Porém Sete repreendeu:

– Morda a sua língua! Deixe em paz a imagem de Deus até o dia do julgamento.
O animal abriu caminho para eles, dizendo:
– Vejam, deixo passar a imagem de Deus.
E esgueirou-se de volta para o seu esconderijo.
Chegados aos portões do Paraíso, Eva e Sete começaram a chorar amargamente, e com muitas lamentações imploraram a Deus que lhes desse do óleo da árvore da sua misericórdia. Por horas eles oraram assim. Finalmente apareceu o arcanjo Miguel, e disse-lhes que vinha na qualidade de mensageiro de Deus para informar que o pedido deles não podia ser concedido. Adão morreria dali a poucos dias, e como estava sujeito à morte, assim estariam os seus descendentes. Apenas por ocasião da ressurreição, e apenas para os piedosos, o óleo da vida seria fornecido, juntamente com toda a bem-aventurança e os deleites do Paraíso.
A morte é o destino de toda a nossa raça.
Retornando a Adão eles relataram o que havia acontecido, e Adão disse a Eva:
– Que grande desgraça você trouxe sobre nós ao despertar tamanha ira! Veja, a morte é o destino de toda a nossa raça! Chame os nossos filhos e os filhos de nossos filhos, e conte-lhes a forma como pecámos.
E enquanto Adão jazia prostrado em seu leito de dor, Eva contou-lhes a história da sua queda.

MÚSICA

Ouvimos, agora, três sonetos de Natália Correia. Estes três textos têm a particularidade de serem os poemas de Natália, escolhidos por Mário Soares, para figurarem entre os poemas da sua vida.

MÚSICA

Nada a fazer amor, eu sou do bando
Impermanente das aves friorentas;
E nos galhos dos anos desbotando
Já as folhas me ofuscam macilentas;

E vou com as andorinhas. Até quando?
À vida breve não perguntes: cruentas
Rugas me humilham.

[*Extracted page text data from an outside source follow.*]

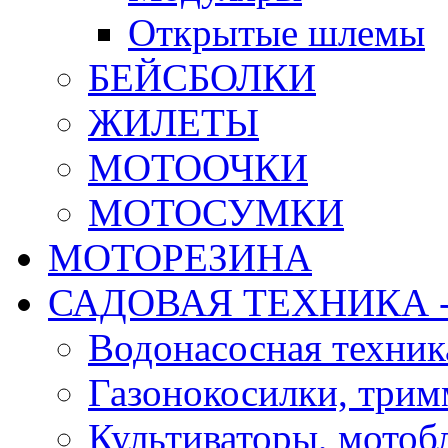
Открытые шлемы
БЕЙСБОЛКИ
ЖИЛЕТЫ
МОТООЧКИ
МОТОСУМКИ
МОТОРЕЗИНА
САДОВАЯ ТЕХНИКА 
Водонасосная техник
Газонокосилки, три
Культиваторы, мотобл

Não mais em estilo brando
Ave estroina serei em mãos sedentas.

Pensa-me eterna que o eterno gera
Quem na amada o conjura. Além, mais alto,
Em ileso beiral, aí espera:

Andorinha indemne ao sobressalto
Do tempo, núncia de perene primavera.
Confia. Eu sou romântica. Não falto.

MÚSICA

Tanta foice isto é coice desconfio ...
Tanto de marx martelar já cansa.
Adrede é labirinto não me fio
no fio que o comício ao coro lança.

De tanto ruminar tanto Rossio
numa canga aguilhando tanta esperança.
Tanto poder ao povo com feitio
de espezinhá-lo depois da governança.

Tanta denúncia. É a pedagogia
da Revolução que o excremento avia
e não chegámos ao último terceto.

Recém-nascida apenas deste em cabra
Ó Liberdade! Não sei como isto acaba,
não sei como acabar este soneto.

MÚSICA

Creio nos anjos que andam pelo mundo,
Creio na Deusa com olhos de diamantes,
Creio em amores lunares com piano ao fundo,
Creio nas lendas, nas fadas, nos atlantes,

Creio num engenho que falta mais fecundo
De harmonizar as partes dissonantes,
Creio que tudo é eterno num segundo,
Creio num céu futuro que houve dantes,

Creio nos deuses de um astral mais puro,
Na flor humilde que se encosta ao muro,
Creio na carne que enfeitiça o além,

Creio no incrível, nas coisas assombrosas,
Na ocupação do mundo pelas rosas,
Creio que o Amor tem asas de ouro. Ámen.

MÚSICA

O programa de hoje foi preenchido com uma lenda judia recolhida por
Louis Ginzberg e traduzida para português por Paulo Brabo. Até ao próximo programa.